The GDP is a measure of all economic activity. I'd say there's a far greater risk that NYC might outlaw ride-sharing specifically, rather than, you know, suddenly decide to stop engaging in commerce altogether.
The Washington DC MSA is, by population, the 6th largest MSA in the United States[1]. It also the 2nd most highly educated MSA in the US, by some measures[2]. The top three- and four of the top 6- richest counties in the country are part of the Washington DC MSA[3].
Given (2) and (3), the fact that it produces more than the fifth largest MSA by population in the country (Houston) should not surprise. The top four MSA's by population and by GDP are the same, in the same order- the one that is truly punching above its weight is the Bay Area, which is the 6th largest by GDP but the 12th by population.[4]
TIL. Thanks! I wondered if it was IPR income declared in the DC area but activity elsewhere but it looks like things happen beyond lobbying and CEO decision making there. I've only ever dealt with NFPs In the beltway.

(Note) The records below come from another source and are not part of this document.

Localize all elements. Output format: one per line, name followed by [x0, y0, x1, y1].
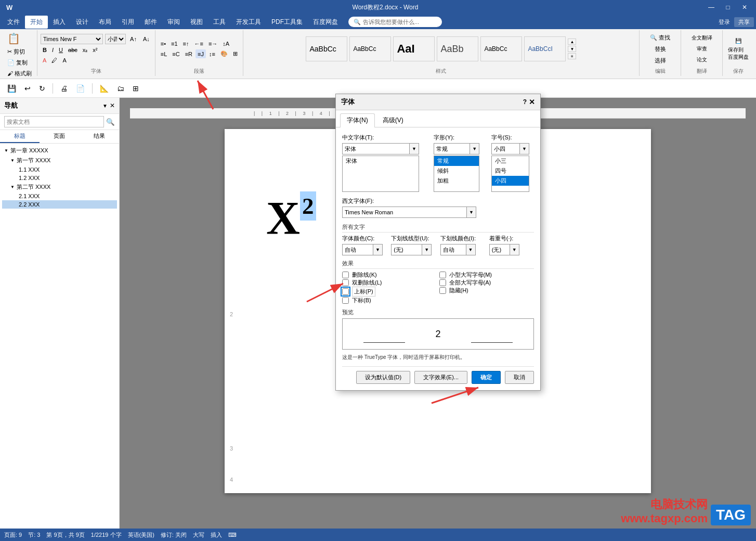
styles-scroll-up[interactable]: ▲ [568, 38, 576, 45]
format-painter-button[interactable]: 🖌 格式刷 [5, 69, 34, 79]
print-preview-button[interactable]: 📄 [73, 82, 88, 95]
style-list-italic[interactable]: 倾斜 [434, 166, 479, 176]
highlight-button[interactable]: 🖊 [49, 56, 59, 65]
subscript-checkbox[interactable] [342, 297, 349, 304]
superscript-checkbox[interactable] [342, 288, 349, 295]
share-button[interactable]: 共享 [734, 17, 754, 27]
size-list-small3[interactable]: 小三 [492, 156, 529, 166]
set-default-button[interactable]: 设为默认值(D) [356, 371, 410, 384]
align-left-button[interactable]: ≡L [159, 49, 170, 58]
style-list[interactable]: 常规 倾斜 加粗 [434, 156, 479, 192]
justify-button[interactable]: ≡J [195, 49, 206, 58]
menu-references[interactable]: 引用 [116, 16, 139, 29]
redo-button[interactable]: ↻ [36, 82, 48, 95]
emphasis-dropdown[interactable]: ▼ [510, 244, 519, 255]
ok-button[interactable]: 确定 [472, 371, 501, 384]
size-input[interactable] [491, 143, 520, 154]
superscript-button[interactable]: x² [90, 46, 99, 54]
sort-button[interactable]: ↕A [220, 40, 231, 48]
style-normal[interactable]: AaBbCc [306, 36, 347, 61]
styles-scroll-down[interactable]: ▼ [568, 46, 576, 52]
select-button[interactable]: 选择 [653, 56, 668, 66]
font-name-select[interactable]: Times New F [41, 34, 103, 44]
double-strikethrough-checkbox[interactable] [342, 279, 349, 286]
size-dropdown[interactable]: ▼ [520, 143, 529, 154]
cut-button[interactable]: ✂ 剪切 [5, 47, 27, 57]
all-caps-checkbox[interactable] [439, 279, 446, 286]
font-tab-basic[interactable]: 字体(N) [340, 113, 375, 127]
minimize-button[interactable]: — [704, 2, 719, 12]
style-dropdown[interactable]: ▼ [470, 143, 479, 154]
borders-button[interactable]: ⊞ [231, 49, 240, 58]
format-button[interactable]: 🗂 [114, 82, 127, 95]
paste-button[interactable]: 📋 [5, 31, 22, 46]
small-caps-checkbox[interactable] [439, 272, 446, 278]
shading-button[interactable]: 🎨 [218, 49, 230, 58]
styles-expand[interactable]: ≡ [568, 53, 576, 59]
menu-home[interactable]: 开始 [25, 16, 48, 29]
find-button[interactable]: 🔍 查找 [648, 33, 672, 43]
nav-tab-results[interactable]: 结果 [80, 130, 119, 143]
replace-button[interactable]: 替换 [653, 44, 668, 54]
login-button[interactable]: 登录 [719, 18, 730, 26]
translate-check-button[interactable]: 审查 [695, 44, 709, 54]
font-dialog-close-button[interactable]: ✕ [529, 98, 535, 106]
menu-design[interactable]: 设计 [71, 16, 94, 29]
thesis-button[interactable]: 论文 [695, 55, 709, 65]
nav-item-2-2[interactable]: 2.2 XXX [2, 200, 117, 209]
font-color-button[interactable]: A [41, 56, 48, 65]
font-size-select[interactable]: 小四 [105, 34, 126, 44]
font-list-item[interactable]: 宋体 [343, 156, 419, 166]
page-setup-button[interactable]: 📐 [97, 82, 112, 95]
bullets-button[interactable]: ≡• [159, 40, 168, 48]
insert-table-btn[interactable]: ⊞ [129, 82, 142, 95]
underline-type-dropdown[interactable]: ▼ [422, 244, 432, 255]
nav-item-1-1[interactable]: 1.1 XXX [2, 165, 117, 174]
full-translate-button[interactable]: 全文翻译 [689, 33, 714, 43]
save-baidu-button[interactable]: 💾 [733, 37, 744, 45]
menu-baidu[interactable]: 百度网盘 [308, 16, 343, 29]
style-heading1[interactable]: AaBbCc [349, 36, 391, 61]
nav-item-1-2[interactable]: 1.2 XXX [2, 174, 117, 182]
chinese-font-list[interactable]: 宋体 [342, 156, 419, 192]
copy-button[interactable]: 📄 复制 [5, 58, 30, 68]
style-heading2[interactable]: AaI [393, 36, 435, 61]
menu-review[interactable]: 审阅 [162, 16, 185, 29]
text-shadow-button[interactable]: A [60, 56, 68, 65]
save-button[interactable]: 💾 [4, 82, 19, 95]
close-button[interactable]: ✕ [737, 2, 752, 12]
menu-insert[interactable]: 插入 [48, 16, 71, 29]
menu-view[interactable]: 视图 [185, 16, 208, 29]
size-list-4[interactable]: 四号 [492, 166, 529, 176]
nav-item-section1[interactable]: ▼第一节 XXXX [2, 156, 117, 165]
nav-search-button[interactable]: 🔍 [106, 118, 115, 126]
line-spacing-button[interactable]: ↕≡ [207, 49, 217, 58]
menu-file[interactable]: 文件 [2, 16, 25, 29]
print-button[interactable]: 🖨 [57, 82, 71, 95]
bold-button[interactable]: B [41, 46, 49, 54]
style-heading4[interactable]: AaBbCc [480, 36, 522, 61]
menu-layout[interactable]: 布局 [94, 16, 116, 29]
nav-options-button[interactable]: ▼ [102, 102, 108, 109]
nav-tab-headings[interactable]: 标题 [0, 130, 40, 143]
strikethrough-button[interactable]: abc [66, 46, 80, 54]
subscript-button[interactable]: x₂ [81, 46, 90, 55]
western-font-input[interactable] [342, 207, 467, 218]
cancel-button[interactable]: 取消 [505, 371, 534, 384]
font-tab-advanced[interactable]: 高级(V) [376, 113, 410, 127]
shrink-font-button[interactable]: A↓ [141, 35, 152, 43]
font-color-dropdown[interactable]: ▼ [373, 244, 383, 255]
menu-mail[interactable]: 邮件 [139, 16, 162, 29]
menu-pdf[interactable]: PDF工具集 [266, 16, 308, 29]
multilevel-button[interactable]: ≡↑ [181, 40, 191, 48]
strikethrough-checkbox[interactable] [342, 272, 349, 278]
text-effects-button[interactable]: 文字效果(E)... [414, 371, 467, 384]
style-list-normal[interactable]: 常规 [434, 156, 479, 166]
underline-color-dropdown[interactable]: ▼ [466, 244, 476, 255]
chinese-font-input[interactable] [342, 143, 410, 154]
font-dialog-help-button[interactable]: ? [523, 98, 527, 106]
style-body[interactable]: AaBbCcI [524, 36, 566, 61]
maximize-button[interactable]: □ [721, 2, 735, 12]
chinese-font-dropdown[interactable]: ▼ [410, 143, 419, 154]
align-right-button[interactable]: ≡R [183, 49, 194, 58]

If any one of those 5 cities decides to regulate more aggressively, it could be an immediate, material negative hit to Uber.
Pareto distributions are common in two-sided markets with geographic factors. BUT, when there's a reasonable possibility of extra regulation imposed at the regional level... that's a big risk.
The last line in the article answers that pretty well:
"One thing the filing makes clear: It wouldn’t take a global movement to stress the company’s business model. A couple big-city mayors could do that all on their own. "
Their business model is unconstrained growth to funnel money into side projects. That can't persist forever. If they just stuck to their core business they could easily be profitable as taxi 2.0.
What I'm interested in out of this information (but not interested enough to look it up myself): These five cities account for 1/4 of their business, but how does the population of these five cities compare to all of the cities they do business in? Is this just a straight-line distribution?
Basically, do these five cities account for 1/4 of the total population of the cities they do business in?
According to https://en.wikipedia.org/wiki/List_of_urban_areas_by_populat... Tokyo and Seoul (not on the top five Uber list but have Uber presence) are both larger than any city on Uber's top 5 list. Sao Paulo (on Ubers list) is just barely larger than Mexico City (not on the list). Los Angeles (18th largest urban area by population) and London (35th largest urban area by population) are significantly smaller, and the Bay Area is all the way down at 61st, right behind Dallas-Fort Worth (not on Uber's list).
So no, those five cities do not make up a disproportionate amount of the total urban population that Uber covers, just a disproportionate amount of the riders.
I don't know the answer to your question, but some factors that might skew the distribution could be how annoying and expensive it is to keep a car or park in each city, prevalence of recreational activity that encourages or discourages a car or truck, and the like.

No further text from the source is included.